EXERCISE DETAILS - Read through the lines below for the string "oder" and copy each one that has it.
++++ DATA SHOWN
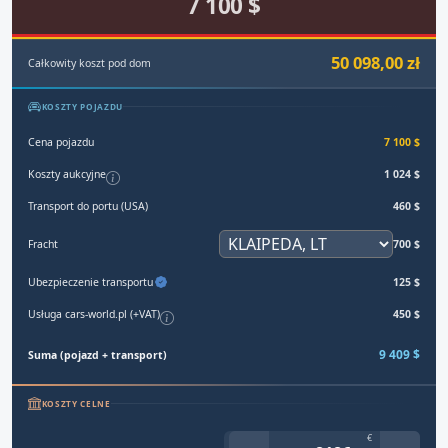
7 100 $
50 098,00 zł
Całkowity koszt pod dom
KOSZTY POJAZDU
Cena pojazdu
7 100 $
Koszty aukcyjne
1 024 $
Transport do portu (USA)
460 $
Fracht
700 $
Ubezpieczenie transportu
125 $
Usługa cars-world.pl (+VAT)
450 $
9 409 $
Suma (pojazd + transport)
KOSZTY CELNE
€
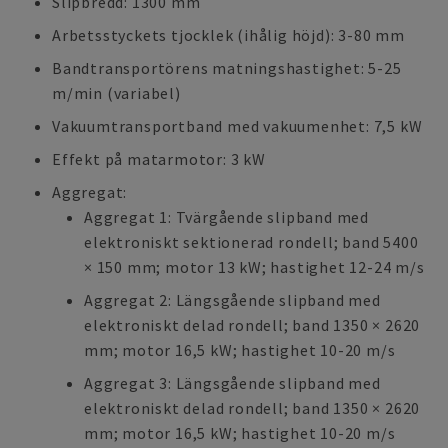
Slipbredd: 1300 mm
Arbetsstyckets tjocklek (ihålig höjd): 3-80 mm
Bandtransportörens matningshastighet: 5-25
m/min (variabel)
Vakuumtransportband med vakuumenhet: 7,5 kW
Effekt på matarmotor: 3 kW
Aggregat:
Aggregat 1: Tvärgående slipband med
elektroniskt sektionerad rondell; band 5400
× 150 mm; motor 13 kW; hastighet 12-24 m/s
Aggregat 2: Längsgående slipband med
elektroniskt delad rondell; band 1350 × 2620
mm; motor 16,5 kW; hastighet 10-20 m/s
Aggregat 3: Längsgående slipband med
elektroniskt delad rondell; band 1350 × 2620
mm; motor 16,5 kW; hastighet 10-20 m/s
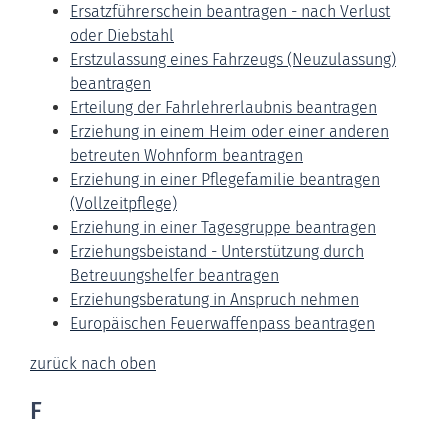
Ersatzführerschein beantragen - nach Verlust
oder Diebstahl
Erstzulassung eines Fahrzeugs (Neuzulassung)
beantragen
Erteilung der Fahrlehrerlaubnis beantragen
Erziehung in einem Heim oder einer anderen
betreuten Wohnform beantragen
Erziehung in einer Pflegefamilie beantragen
(Vollzeitpflege)
Erziehung in einer Tagesgruppe beantragen
Erziehungsbeistand - Unterstützung durch
Betreuungshelfer beantragen
Erziehungsberatung in Anspruch nehmen
Europäischen Feuerwaffenpass beantragen
zurück nach oben
F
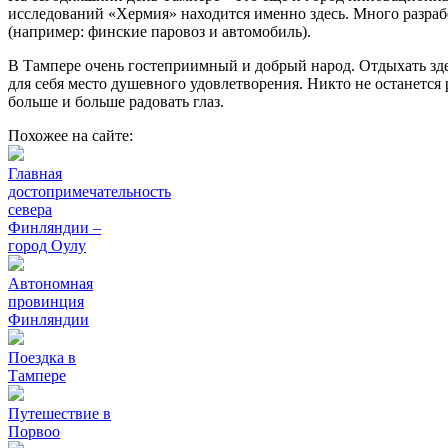
исследований «Хермия» находится именно здесь. Много разра
(например: финские паровоз и автомобиль).
В Тампере очень гостеприимный и добрый народ. Отдыхать зд
для себя место душевного удовлетворения. Никто не останется 
больше и больше радовать глаз.
Похожее на сайте:
Главная
достопримечательность
севера
Финляндии –
город Оулу
Автономная
провинция
Финляндии
Поездка в
Тампере
Путешествие в
Порвоо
++++++++
RESPONSE TO THE EXERCISE -
oder Diebstahl
Erziehung in einem Heim oder einer anderen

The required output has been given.